Growing up, my Mom would use a bread maker to make fresh bread, I am not sure how this recipe would translate to a bread making machine, but it is so worth making by hand. The spelt flour will give you a more rustic, dense bread while the bread flour will bake up a lighter, fluffier bread. I prefer using spelt flour or a combination of spelt and bread flour.
This particular bread is studded with seeds and sweetened with maple syrup- the perfect bread in my book. You can easily make your own seed mix, which I have done on many occasions or you can scout out a blend already mixed up for you. I purchased a bread making kit from Food52 (anyone else addicted to that site?) which came with a seed blend from King Arthur Flour that was pretty amazing, but can easily be made at home. The kit also came with a bakers couche; it is suppose to help provide the crunchy exterior baguettes are known for; it did do the job nicely but isn't necessary to be a pro home bread maker.

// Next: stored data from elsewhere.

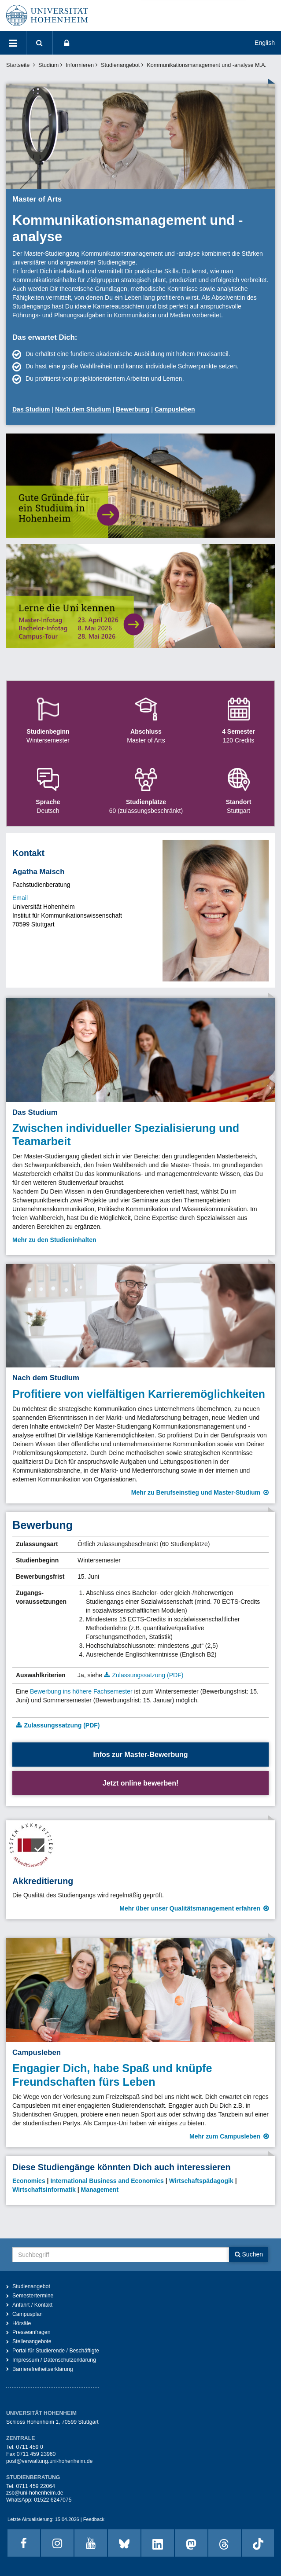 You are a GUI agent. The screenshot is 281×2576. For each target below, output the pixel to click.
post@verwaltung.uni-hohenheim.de (49, 2461)
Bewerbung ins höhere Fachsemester (81, 1691)
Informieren (80, 65)
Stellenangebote (32, 2341)
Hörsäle (21, 2323)
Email (20, 897)
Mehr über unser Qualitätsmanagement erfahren (189, 1908)
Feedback (93, 2519)
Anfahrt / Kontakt (32, 2305)
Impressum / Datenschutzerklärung (54, 2360)
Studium (48, 65)
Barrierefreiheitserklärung (42, 2369)
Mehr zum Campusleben (224, 2136)
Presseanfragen (31, 2332)
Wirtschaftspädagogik (201, 2180)
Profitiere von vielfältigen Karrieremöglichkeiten (138, 1394)
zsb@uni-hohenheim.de (34, 2493)
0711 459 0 (29, 2447)
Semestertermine (32, 2296)
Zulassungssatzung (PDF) (148, 1675)
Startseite (18, 65)
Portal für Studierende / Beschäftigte (55, 2351)
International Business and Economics (107, 2180)
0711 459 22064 (35, 2486)
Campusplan (27, 2314)
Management (100, 2189)
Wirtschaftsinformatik (44, 2189)
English (265, 42)
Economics (28, 2180)
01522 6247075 (52, 2500)
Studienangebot (120, 65) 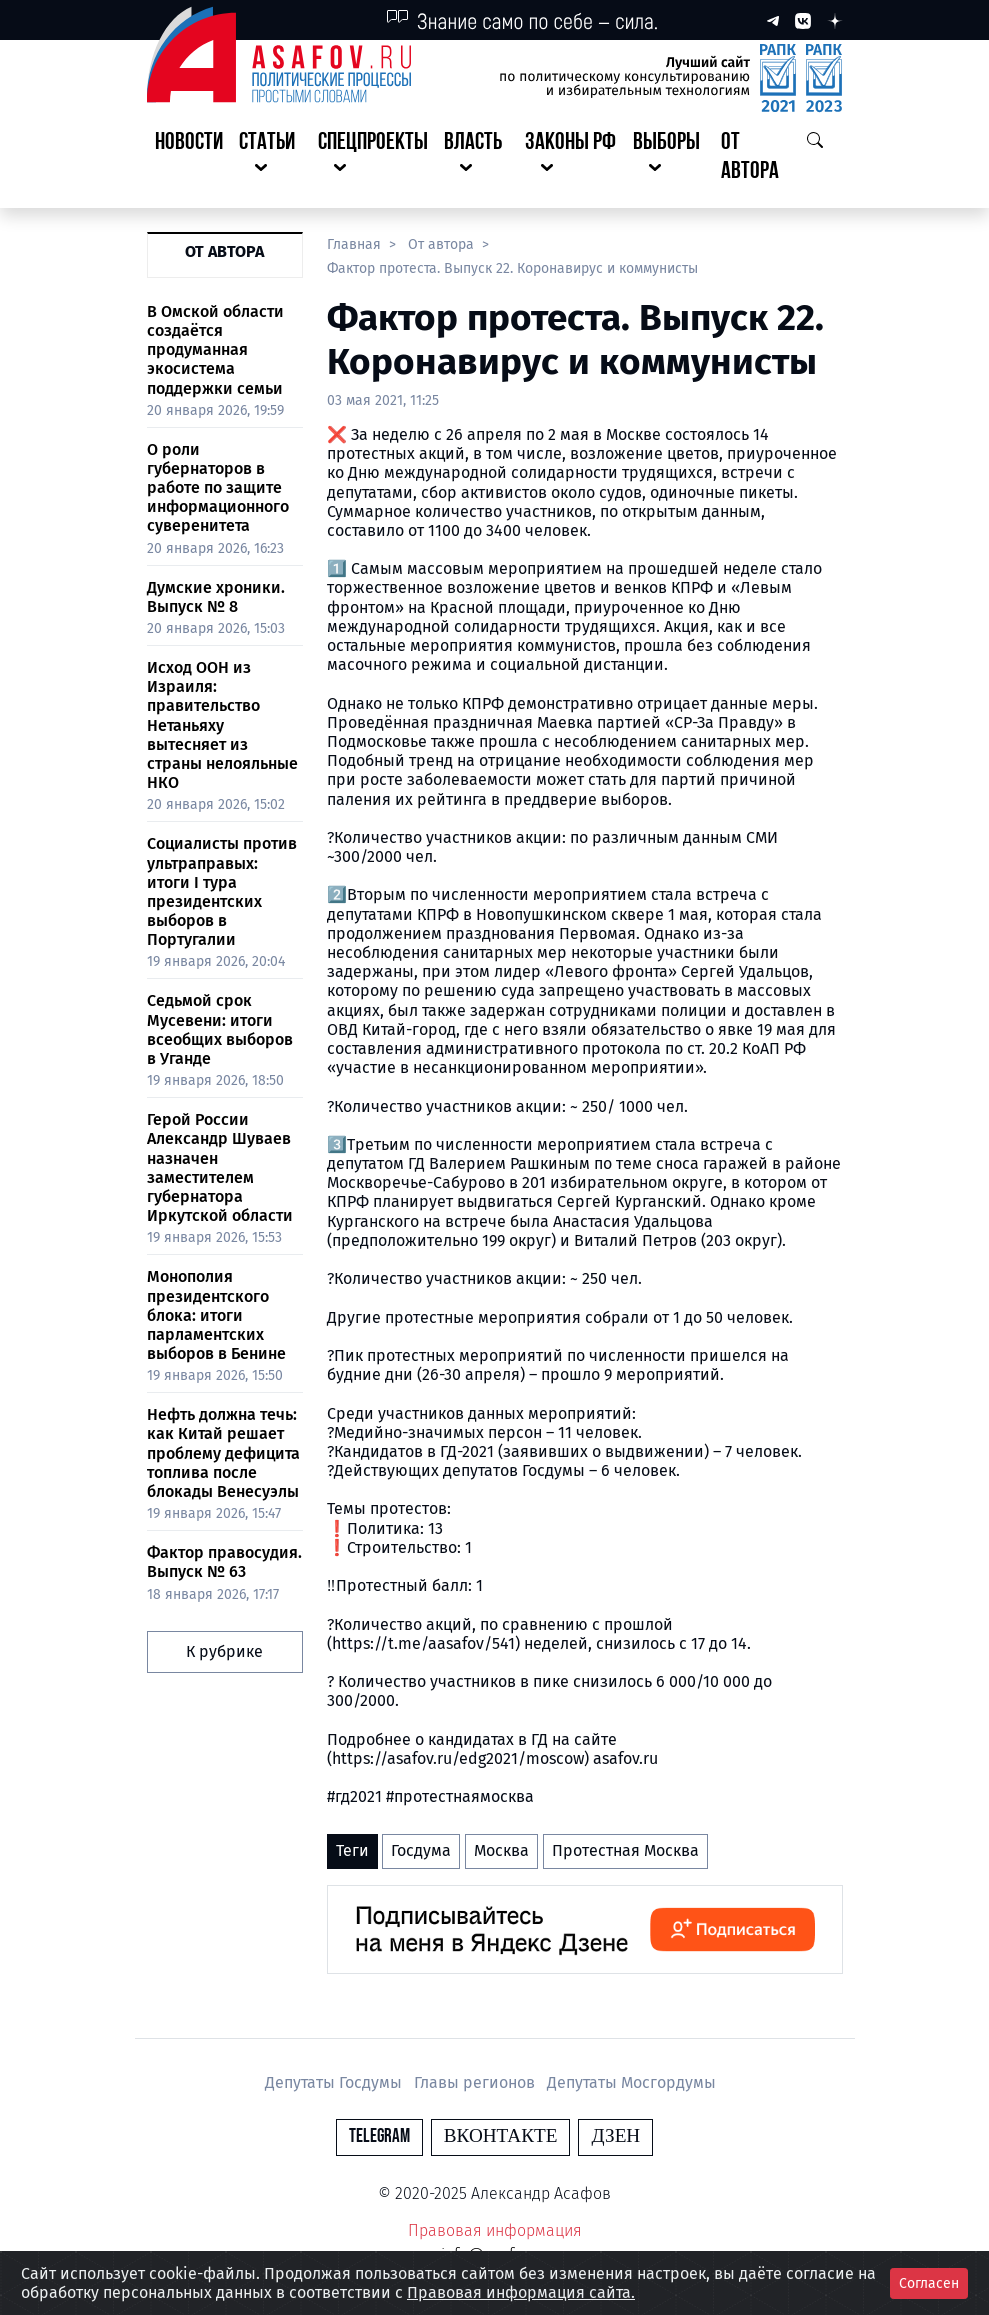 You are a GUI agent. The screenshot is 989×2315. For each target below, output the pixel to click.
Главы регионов (476, 2082)
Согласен (929, 2283)
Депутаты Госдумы (335, 2082)
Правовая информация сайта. (521, 2292)
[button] (271, 158)
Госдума (421, 1850)
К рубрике (224, 1651)
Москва (501, 1850)
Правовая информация (495, 2230)
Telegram (379, 2136)
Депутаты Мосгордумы (631, 2082)
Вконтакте (501, 2136)
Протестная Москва (625, 1850)
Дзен (615, 2136) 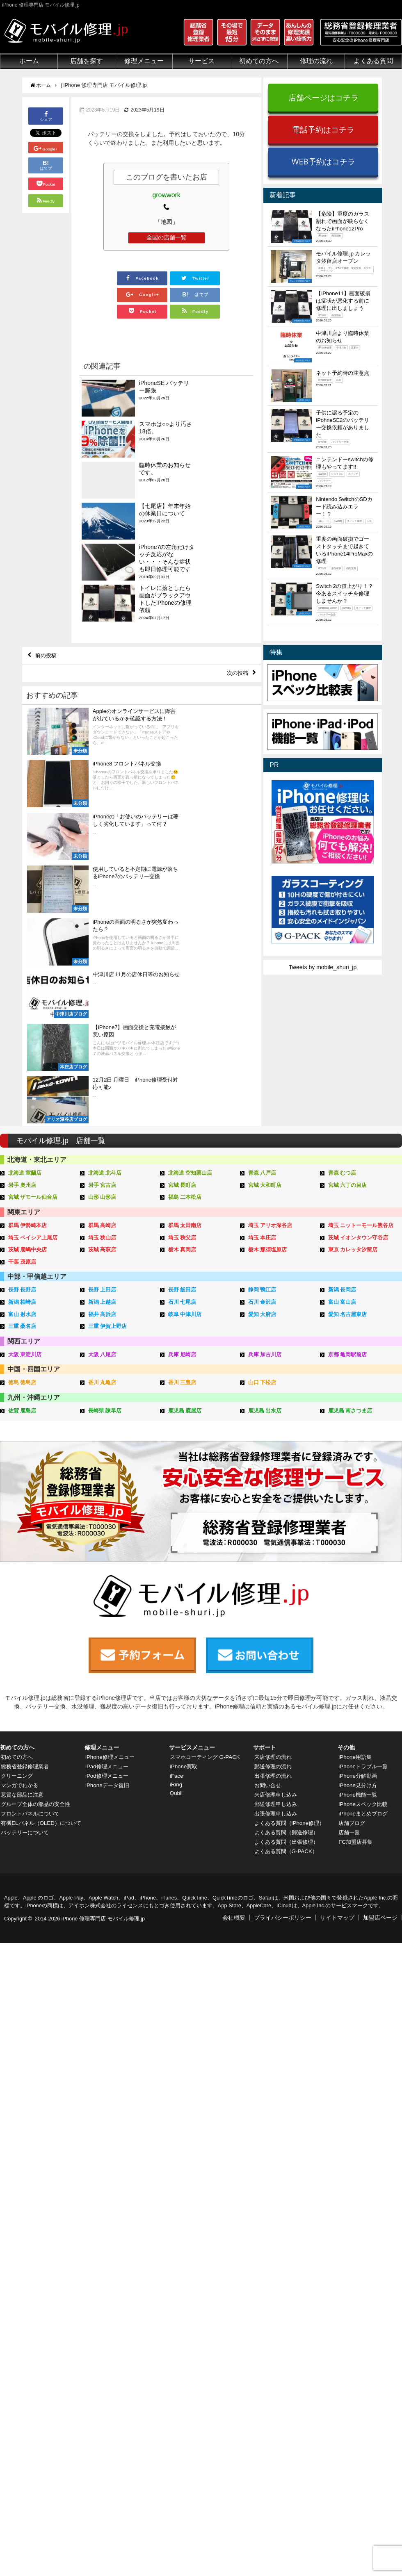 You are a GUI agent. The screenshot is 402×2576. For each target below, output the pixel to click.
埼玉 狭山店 (102, 1088)
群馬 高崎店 (102, 1076)
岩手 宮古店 (102, 1037)
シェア (46, 115)
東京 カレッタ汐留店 (353, 1100)
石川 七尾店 (182, 1151)
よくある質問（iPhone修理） (291, 1656)
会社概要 (233, 1751)
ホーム (29, 60)
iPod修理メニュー (107, 1609)
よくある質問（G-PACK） (287, 1684)
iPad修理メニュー (107, 1600)
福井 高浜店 (102, 1162)
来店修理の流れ (273, 1590)
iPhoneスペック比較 (364, 1637)
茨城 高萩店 (102, 1100)
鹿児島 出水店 (265, 1258)
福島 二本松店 (185, 1048)
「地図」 (166, 222)
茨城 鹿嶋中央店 (27, 1100)
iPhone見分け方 (358, 1618)
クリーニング (17, 1609)
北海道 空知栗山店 (190, 1025)
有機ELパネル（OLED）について (40, 1660)
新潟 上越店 (102, 1151)
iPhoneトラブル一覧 (364, 1600)
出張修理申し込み (276, 1647)
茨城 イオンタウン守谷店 (358, 1088)
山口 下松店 (262, 1230)
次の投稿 (235, 574)
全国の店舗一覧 (166, 237)
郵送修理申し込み (276, 1637)
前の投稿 (47, 555)
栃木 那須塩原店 (267, 1100)
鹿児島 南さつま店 (350, 1258)
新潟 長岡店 (342, 1139)
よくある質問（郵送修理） (287, 1666)
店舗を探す (86, 60)
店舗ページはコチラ (323, 97)
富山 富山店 (342, 1151)
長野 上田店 (102, 1139)
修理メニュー (144, 60)
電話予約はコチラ (323, 129)
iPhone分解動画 (358, 1609)
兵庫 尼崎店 (182, 1202)
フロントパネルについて (31, 1647)
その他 (346, 1581)
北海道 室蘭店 (25, 1025)
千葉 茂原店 (22, 1111)
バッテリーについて (26, 1673)
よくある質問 (373, 60)
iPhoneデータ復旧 (108, 1618)
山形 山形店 (102, 1048)
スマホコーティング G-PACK (206, 1590)
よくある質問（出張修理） (287, 1675)
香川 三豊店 (182, 1230)
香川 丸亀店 (102, 1230)
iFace (176, 1609)
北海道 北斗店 (105, 1025)
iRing (175, 1618)
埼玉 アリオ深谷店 (270, 1076)
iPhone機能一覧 (358, 1628)
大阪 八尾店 (102, 1202)
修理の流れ (316, 60)
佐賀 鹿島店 (22, 1258)
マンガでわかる (20, 1618)
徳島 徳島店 (22, 1230)
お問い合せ (267, 1618)
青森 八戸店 (262, 1025)
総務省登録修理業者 (26, 1600)
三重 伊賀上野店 (107, 1174)
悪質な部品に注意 (23, 1628)
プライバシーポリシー (282, 1751)
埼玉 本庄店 (262, 1088)
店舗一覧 (349, 1666)
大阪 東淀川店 (25, 1202)
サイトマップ (337, 1751)
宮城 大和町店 (265, 1037)
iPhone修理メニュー (111, 1590)
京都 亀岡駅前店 (347, 1202)
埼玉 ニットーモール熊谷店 (361, 1076)
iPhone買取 (184, 1600)
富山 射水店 (22, 1162)
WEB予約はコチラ (323, 161)
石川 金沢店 (262, 1151)
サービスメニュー (192, 1581)
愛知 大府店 (262, 1162)
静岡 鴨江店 (262, 1139)
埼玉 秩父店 (182, 1088)
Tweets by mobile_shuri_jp (322, 967)
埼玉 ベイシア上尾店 (33, 1088)
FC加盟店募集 (356, 1675)
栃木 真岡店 (182, 1100)
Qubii (176, 1626)
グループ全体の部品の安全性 (37, 1637)
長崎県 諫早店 (105, 1258)
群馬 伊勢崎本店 (27, 1076)
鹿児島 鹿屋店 (185, 1258)
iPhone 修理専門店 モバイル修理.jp (103, 1752)
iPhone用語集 (355, 1590)
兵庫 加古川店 (265, 1202)
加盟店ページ (380, 1751)
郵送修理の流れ (273, 1600)
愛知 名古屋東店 (347, 1162)
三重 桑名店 (22, 1174)
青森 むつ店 (342, 1025)
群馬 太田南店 (185, 1076)
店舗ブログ (352, 1656)
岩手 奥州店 (22, 1037)
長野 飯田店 (182, 1139)
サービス (201, 60)
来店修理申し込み (276, 1628)
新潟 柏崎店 (22, 1151)
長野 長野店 (22, 1139)
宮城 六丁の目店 (347, 1037)
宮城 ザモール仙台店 (33, 1048)
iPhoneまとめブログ (364, 1647)
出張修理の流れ (273, 1609)
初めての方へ (259, 60)
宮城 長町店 (182, 1037)
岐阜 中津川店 (185, 1162)
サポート (264, 1581)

You can easily have a fresh loaf of bread for Sunday Dinner if you get started in the morning or afternoon, much of the time preparing bread is inactive. The resting and waiting helps to develop the flavor of the bread, the longer you wait (overnight is great!) the better tasting bread. You can create a sponge to further develop the taste of your bread, but that is a post for another day.
Are you a bread making family?
Do you enjoy the process of bread making?
Multi Seeded Baguettes
makes 2 small baguettes
you will need:
1 packet of dry instant yeast ( 2 1/2 tsp)
1 1/4 cup(s) warm water
2 tbsp pure maple syrup
2 1/2 -3-1/2 cups spelt or bread flour
1 tsp kosher salt
3 tbsp mixed seeds , divided
In a medium bowl combine yeast, water and maple syrup (in that order). Allow to sit for 5 minutes or until foamy & frothy. Add 1 1/2 -2 cups of flour, salt & 2 tbsp of seeds, stir until dough begins to form and pull away from the sides of the bowl.
Turn dough onto a lightly floured surface, knead as much of the remaining flour into the dough as you can; 7-8 minutes. Place dough into a lightly oiled bowl, cover and allow to rise in a warm area free from drafts until double in size; about 1 hour.
Gently turn dough onto a lightly floured surface. Divide the dough into 2 equal pieces and form each piece into a baguette shape (oblong, thicker in the center with the ends tapered) & gently roll each shaped baguette through the additional 1 tbsp of seeds. Place shape baguettes onto a parchment lined pan or bakers couche; cover & allow to rise an additional 30 minutes.
Preheat Oven to 400* along with your stone (if using).
Uncover, using a sharp knife, quickly score the tops of each baguette. Gently transfer the baguettes onto the pre heated stone or baking sheet.
Bake for 10-12 minutes or until bottoms are golden brown or when tapped on the bottom the bread sounds hollow.
Remove from oven, allow to rest/cool for at least 10 minutes prior to cutting.